A insanidade do tempo psicológico
Não teremos qualquer dúvida de
que o tempo psicológico é uma doença mental se olharmos para as suas
manifestações coletivas. Elas ocorrem, por exemplo, na forma de ideologias como
o comunismo, o nacional socialismo ou qualquer nacionalismo, ou de sistemas rígidos
de crenças religiosas, que atuam na suposição implícita de que o bem maior
repousa no futuro e que, portanto, o fim justifica os meios. O fim é uma idéia,
um ponto na mente projetado no futuro, quando a salvação, sob a forma de
felicidade, satisfação, igualdade, libertação, etc., será alcançada. Muitas
vezes, os meios para atingir o fim são a escravidão, a tortura e o assassinato
de pessoas no presente.
Por exemplo, estima-se que cerca
de cinquenta milhões de pessoas foram assassinadas para promover a causa do
comunismo e levar a um “mundo melhor” na Rússia, na China e em outros países!

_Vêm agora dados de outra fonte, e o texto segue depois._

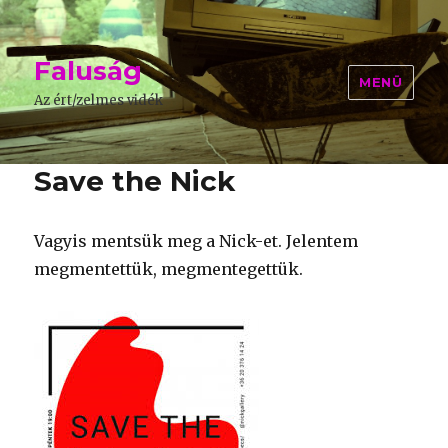
Faluság
MENÜ
Az ért/zelmes vidék
Save the Nick
Vagyis mentsük meg a Nick-et. Jelentem
megmentettük, megmentegettük.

Esse é um exemplo terrível de como uma crença em um paraíso no futuro cria um
inferno no presente. Resta alguma dúvida de que o tempo psicológico é uma
doença mental séria e perigosa?
De que forma esse padrão mental
opera em sua vida? Você está sempre tentando chegar a algum lugar além
daquele onde você está? A maior parte do que você faz é apenas um meio
para alcançar um determinado fim? A satisfação está sempre em outro lugar ou
restrita a breves prazeres como sexo, comida, bebida e drogas, ou relacionada a
uma emoção ou excitação? Você está sempre pensando em vir a ser, adquirir,
alcançar ou, em vez disso, está à caça de novas emoções e prazeres? Você acha
que, quanto mais bens adquirir, uma pessoa se sentirá melhor ou
psicologicamente completa? Está à espera de um homem ou de uma mulher que dê um
sentido à sua vida?
No estado normal de consciência,
o poder e o infinito potencial criativo do Agora estão completamente encobertos
pelo tempo psicológico. Nossa vida perde a vibração, o frescor, o sentido de
encantamento. Os velhos padrões de pensamento, emoção, comportamento, reação e
desejo são encenados repetidas vezes, como um roteiro dentro da nossa mente que
nos dá uma identidade, mas distorce ou encobre a realidade do Agora. A mente,
então, desenvolve uma obsessão pelo futuro, buscando fugir de um presente
insatisfatório.
(Continua)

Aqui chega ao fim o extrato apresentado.